67.  The Court notes at the outset that it was common ground between the parties that the impugned decisions constituted an interference with the applicant's right to family life. The Court sees no reason to depart from this conclusion.

68.  The interference mentioned in the preceding paragraph constitutes a violation of Article 8 unless it is "in accordance with the law", pursues an aim or aims that are legitimate under paragraph 2 of this provision and can be regarded as "necessary in a democratic society".

1) (i)  "In accordance with the law"

69.  It was undisputed before the Court that the relevant decisions had a basis in national law, namely, Article 1684 § 2 of the Civil Code as in force at the relevant time (see paragraph 36 above).

2) (ii)  Legitimate aim

70.  In the Court's view the court decisions of which the applicant complained were aimed at protecting the "health or morals" and the "rights and freedoms" of the child.

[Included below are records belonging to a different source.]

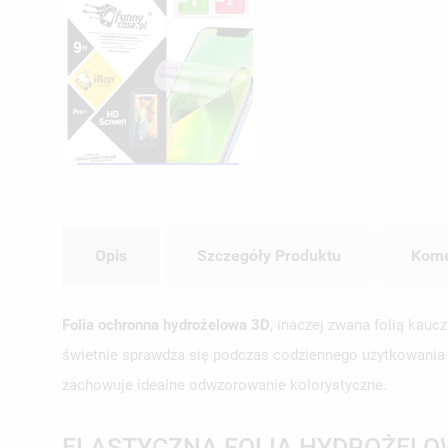
Opis
Szczegóły Produktu
Kome
Folia ochronna hydrożelowa 3D
, inaczej zwana folią kau
świetnie sprawdza się podczas codziennego użytkowania te
zachowuje idealne odwzorowanie kolorystyczne.
ELASTYCZNA FOLIA HYDROŻELO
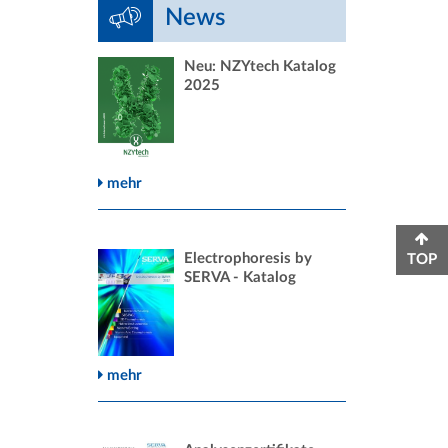
News
Neu: NZYtech Katalog
2025
mehr
Electrophoresis by
TOP
SERVA - Katalog
mehr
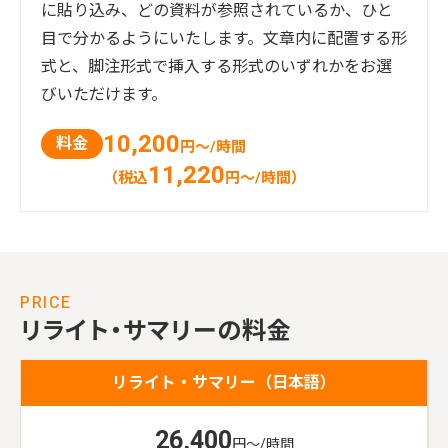
に貼り込み、どの資料が参照されているか、ひと
目で分かるようにいたします。文章内に配置する形
式と、脚注形式で挿入する形式のいずれかをお選
びいただけます。
10,200
料金
円～/時間
11,220
（税込
円～/時間）
PRICE
リライト・サマリーの料金
26,400
円～/時間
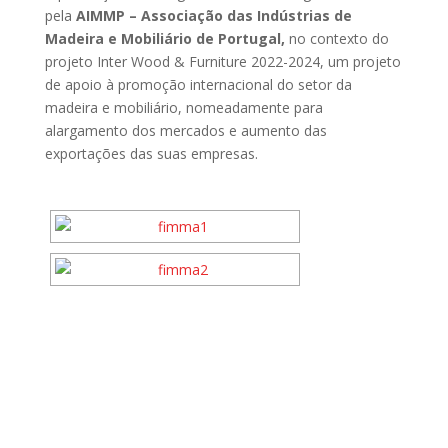
pela
AIMMP – Associação das Indústrias de
Madeira e Mobiliário de Portugal,
no contexto do
projeto Inter Wood & Furniture 2022-2024, um projeto
de apoio à promoção internacional do setor da
madeira e mobiliário, nomeadamente para
alargamento dos mercados e aumento das
exportações das suas empresas.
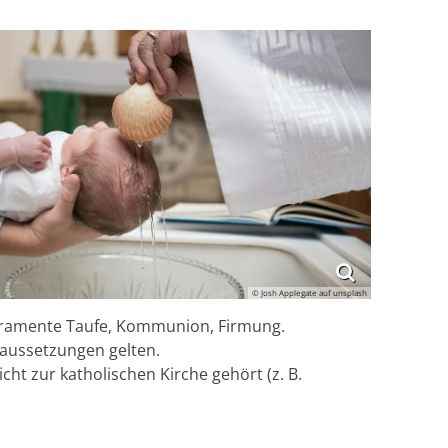
© Josh Applegate auf unsplash
akramente Taufe, Kommunion, Firmung.
oraussetzungen gelten.
cht zur katholischen Kirche gehört (z. B.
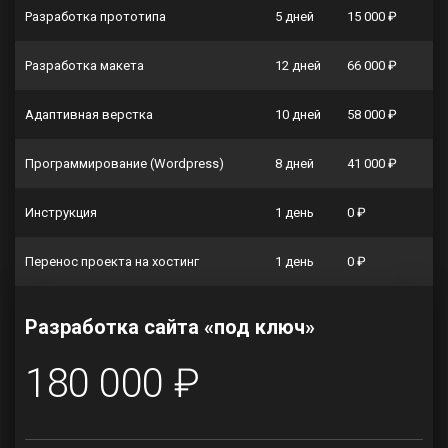
Разработка прототипа
5 дней
15 000 ₽
Разработка макета
12 дней
66 000 ₽
Адаптивная верстка
10 дней
58 000 ₽
Программирование (Wordpress)
8 дней
41 000 ₽
Инструкция
1 день
0 ₽
Перенос проекта на хостинг
1 день
0 ₽
Разработка сайта «под ключ»
180 000 ₽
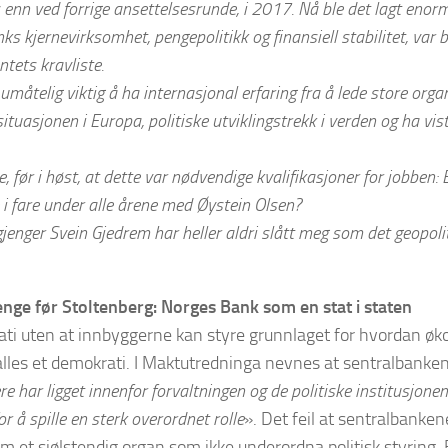
enn ved forrige ansettelsesrunde, i 2017. Nå ble det lagt enorm
s kjernevirksomhet, pengepolitikk og finansiell stabilitet, var bl
tets kravliste.
umåtelig viktig å ha internasjonal erfaring fra å lede store orga
ituasjonen i Europa, politiske utviklingstrekk i verden og ha vis
e, før i høst, at dette var nødvendige kvalifikasjoner for jobben: 
 i fare under alle årene med Øystein Olsen?
jenger Svein Gjedrem har heller aldri slått meg som det geopolit
enge før Stoltenberg: Norges Bank som en stat i staten
ti uten at innbyggerne kan styre grunnlaget for hvordan ø
alles et demokrati. I Maktutredninga nevnes at sentralbanken
re har ligget innenfor forvaltningen og de politiske institusjone
or å spille en sterk overordnet rolle
». Det feil at sentralbankene
m et sjølstendig organ som ikke underordna politisk styring.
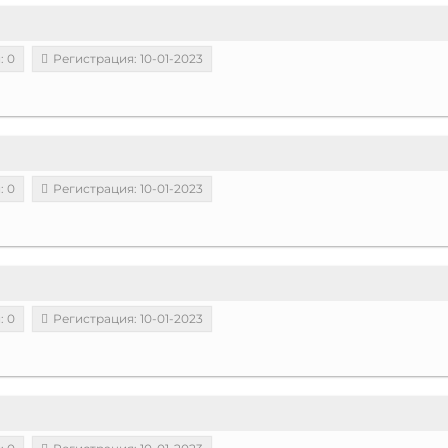
: 0
Регистрация: 10-01-2023
: 0
Регистрация: 10-01-2023
: 0
Регистрация: 10-01-2023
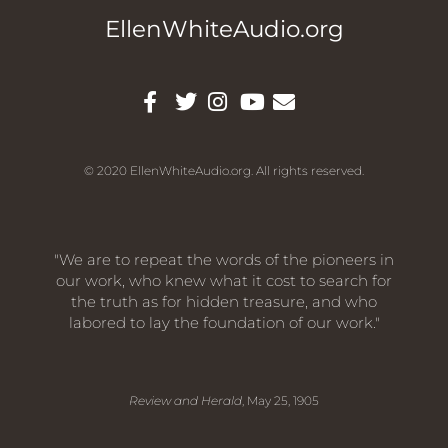
EllenWhiteAudio.org
© 2020 EllenWhiteAudio.org. All rights reserved.
"We are to repeat the words of the pioneers in
our work, who knew what it cost to search for
the truth as for hidden treasure, and who
labored to lay the foundation of our work."
Review and Herald
, May 25, 1905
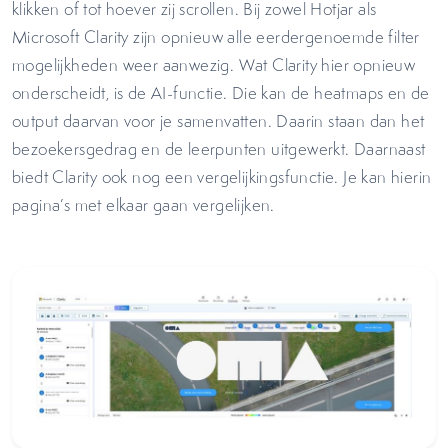
klikken of tot hoever zij scrollen. Bij zowel Hotjar als
Microsoft Clarity zijn opnieuw alle eerdergenoemde filter
mogelijkheden weer aanwezig. Wat Clarity hier opnieuw
onderscheidt, is de AI-functie. Die kan de heatmaps en de
output daarvan voor je samenvatten. Daarin staan dan het
bezoekersgedrag en de leerpunten uitgewerkt. Daarnaast
biedt Clarity ook nog een vergelijkingsfunctie. Je kan hierin
pagina’s met elkaar gaan vergelijken.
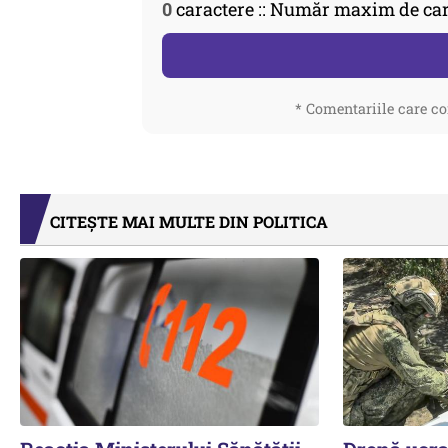
0
caractere :: Număr maxim de car
* Comentariile care co
CITEȘTE MAI MULTE DIN POLITICA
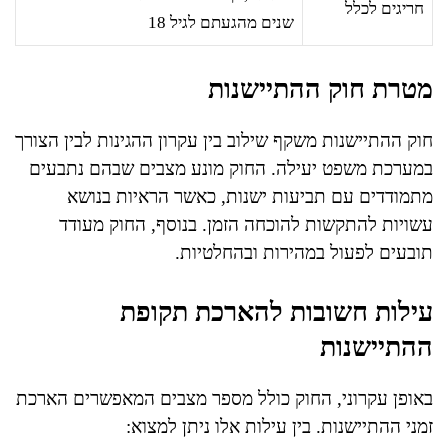
חריגים לכלל
שנים מהגעתם לגיל 18
מטרת חוק ההתיישנות
חוק ההתיישנות משקף שילוב בין עקרון ההגינות לבין הצורך
במערכת משפט יעילה. החוק מונע מצבים שבהם נתבעים
מתמודדים עם תביעות ישנות, כאשר הראיות בנושא
עשויות להתקשות להוכחה הזמן. בנוסף, החוק מעודד
תובעים לפעול במהירות ובהחלטיות.
עילות חשובות להארכת תקופת
ההתיישנות
באופן עקרוני, החוק כולל מספר מצבים המאפשרים הארכת
זמני ההתיישנות. בין עילות אלו ניתן למצוא:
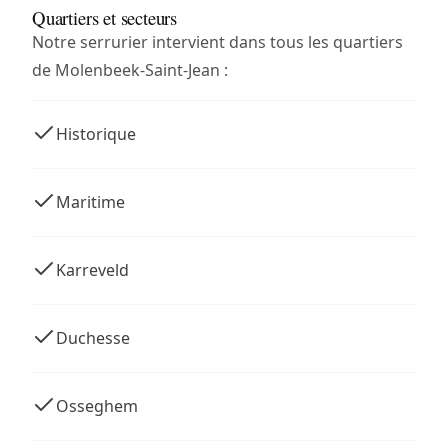
Quartiers et secteurs
Notre serrurier intervient dans tous les quartiers
de Molenbeek-Saint-Jean :
Historique
Maritime
Karreveld
Duchesse
Osseghem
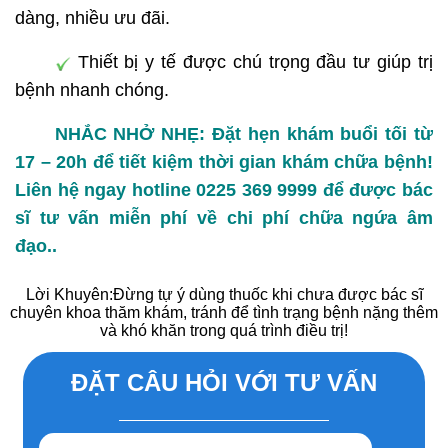
dàng, nhiều ưu đãi.
Thiết bị y tế được chú trọng đầu tư giúp trị
bệnh nhanh chóng.
NHẮC NHỞ NHẸ: Đặt hẹn khám buổi tối từ
17 – 20h để tiết kiệm thời gian khám chữa bệnh!
Liên hệ ngay hotline 0225 369 9999 để được bác
sĩ tư vấn miễn phí về chi phí chữa ngứa âm
đạo..
Lời Khuyên:
Đừng tự ý dùng thuốc khi chưa được bác sĩ
chuyên khoa thăm khám, tránh để tình trạng bệnh nặng thêm
và khó khăn trong quá trình điều trị!
ĐẶT CÂU HỎI VỚI TƯ VẤN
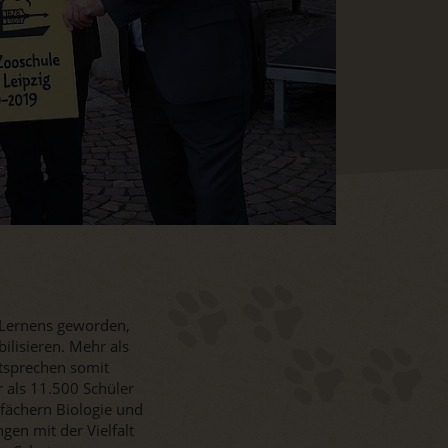
 Lernens geworden,
ilisieren. Mehr als
tsprechen somit
 als 11.500 Schüler
tfächern Biologie und
gen mit der Vielfalt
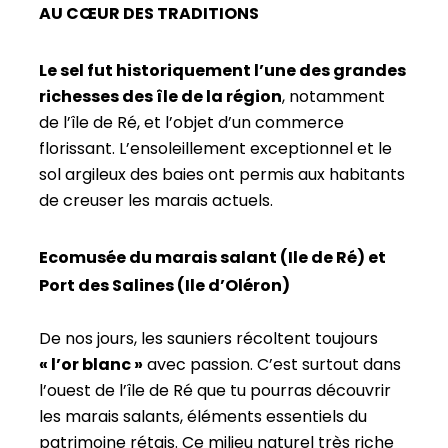
AU CŒUR DES TRADITIONS
Le sel fut historiquement l’une des grandes
richesses des île de la région
, notamment
de l’île de Ré, et l’objet d’un commerce
florissant. L’ensoleillement exceptionnel et le
sol argileux des baies ont permis aux habitants
de creuser les marais actuels.
Ecomusée du marais salant (Ile de Ré) et
Port des Salines (Ile d’Oléron)
De nos jours, les sauniers récoltent toujours
« l’or blanc »
avec passion. C’est surtout dans
l’ouest de l’île de Ré que tu pourras découvrir
les marais salants, éléments essentiels du
patrimoine rétais. Ce milieu naturel très riche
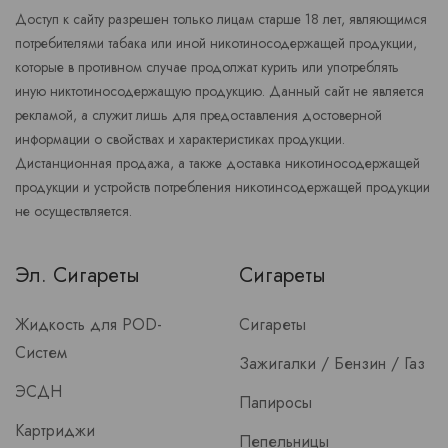
Доступ к сайту разрешен только лицам старше 18 лет, являющимся
потребителями табака или иной никотиносодержащей продукции,
которые в противном случае продолжат курить или употреблять
иную никтотиносодержащую продукцию. Данный сайт не является
рекламой, а служит лишь для предоставления достоверной
информации о свойствах и характеристиках продукции.
Дистанционная продажа, а также доставка никотиносодержащей
продукции и устройств потребления никотинсодержащей продукции
не осуществляется.
Эл. Сигареты
Сигареты
Жидкость для POD-
Сигареты
Систем
Зажигалки / Бензин / Газ
ЭСДН
Папиросы
Картриджи
Пепельницы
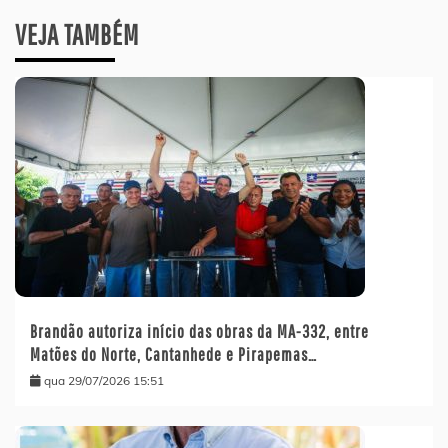
VEJA TAMBÉM
Brandão autoriza início das obras da MA-332, entre
Matões do Norte, Cantanhede e Pirapemas…
qua 29/07/2026 15:51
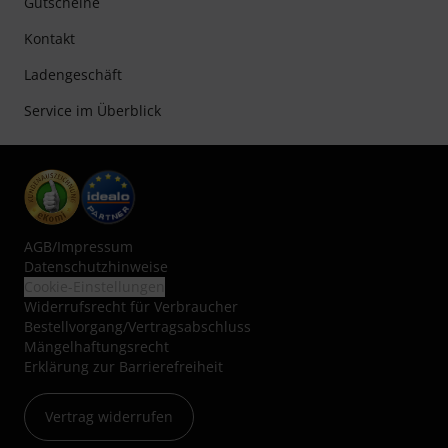
Gutscheine
Kontakt
Ladengeschäft
Service im Überblick
AGB
/
Impressum
Datenschutzhinweise
Cookie-Einstellungen
Widerrufsrecht für Verbraucher
Bestellvorgang/Vertragsabschluss
Mängelhaftungsrecht
Erklärung zur Barrierefreiheit
Vertrag widerrufen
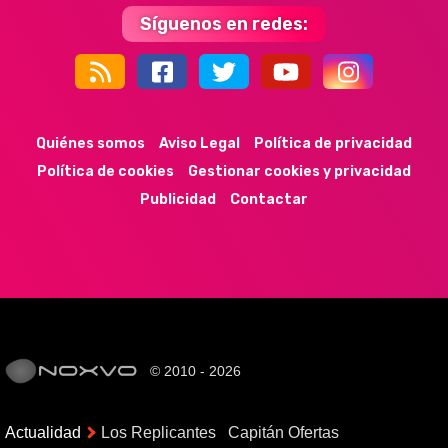
Síguenos en redes:
44k
9k
35k
352
Quiénes somos
Aviso Legal
Política de privacidad
Política de cookies
Gestionar cookies y privacidad
Publicidad
Contactar
© 2010 - 2026
Actualidad
Los Replicantes
Capitán Ofertas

Accordingly, they pursued legitimate aims within the meaning of paragraph 2 of Article 8.

3) (iii)  "Necessary in a democratic society"

71.  It now needs to be ascertained whether, in the light of the relevant principles of the Court's case-law as, inter alia, laid down in the case of Elsholz v. Germany ([GC] no. 25735/94, §§ 48-50, ECHR 2000 VIII) the suspension of the applicant's contact with his son was "necessary in a democratic society".

72.  In determining this issue the Court will consider whether in the present case the domestic courts, in the light of the case as a whole and in the exercise of their margin of appreciation, based their decisions to suspend the applicant's contact for a period of three years on relevant and sufficient grounds (see, with further references, Sommerfeld v. Germany [GC], no. 31871/96, § 62, ECHR 2003 VIII (extracts)).

73.  The Court observes that the Family Court, in its decision given on 12 December 2008 (see paragraph 30 above), considered that forced contact would seriously jeopardise the child's welfare, taking into account the parents' lack of cooperation with each other and the fact that Ms K., because of her stress disorder, was not able to prepare the child for contact meetings. In the light of this, the Family Court considered it necessary to suspend contact for three years in order to allow the child to undergo trauma therapy. The Court of Appeal emphasised that D. had clearly and insistently expressed his wish not to see his father.

74.  In these circumstances, the Court finds that the national courts' decisions to suspend the applicant's contact with his child can be taken to have been made in the child's best interest, which, because of the serious nature of that interest, must override the applicant's interests. Consequently, the Court is satisfied that the German courts adduced relevant reasons to justify their decision.

75.  In assessing whether those reasons were also sufficient for the purpose of Article 8 § 2, the Court will determine whether the decision-making process, seen as a whole, provided the applicant with the requisite protection of his interests (see, inter alia, T.P. and K.M. v. the United Kingdom [GC], no. 28945/95, § 72, ECHR 2001 V (extracts); and Süß v. Germany, no. 40324/98, § 89, 10 November 2005). This depends on the particular circumstances of the case. The applicant must notably have been placed in a position enabling him to put forward all arguments in favour of obtaining contact to his child (see Sommerfeld, cited above, §§ 68-69).

76.  In this respect, the Court observes that in the proceedings before the Family Court, the applicant was given ample opportunity to make statements orally in the court, both in person and through his counsel. He was able to argue his case at the hearing on 25 November 2008 (see paragraph 29 above), at which he was present, and also had access to all relevant information which was relied on by the courts (see Sommerfeld, cited above, § 69).

77.  The Court further reiterates that, for the reasons adduced by the domestic courts to be sufficient to deny a right of contact, it is also necessary that the national courts' procedural approach be considered reasonable and that it provided sufficient material to reach a reasoned decision on the question of contact in the particular case (see, among others, Süß, cited above, § 94). It observes that in the present case the applicant notably objected to the courts' assessment of his child's best interests and to the lack of an evidential basis for this assessment, in particular an expert report (see paragraph 65 above).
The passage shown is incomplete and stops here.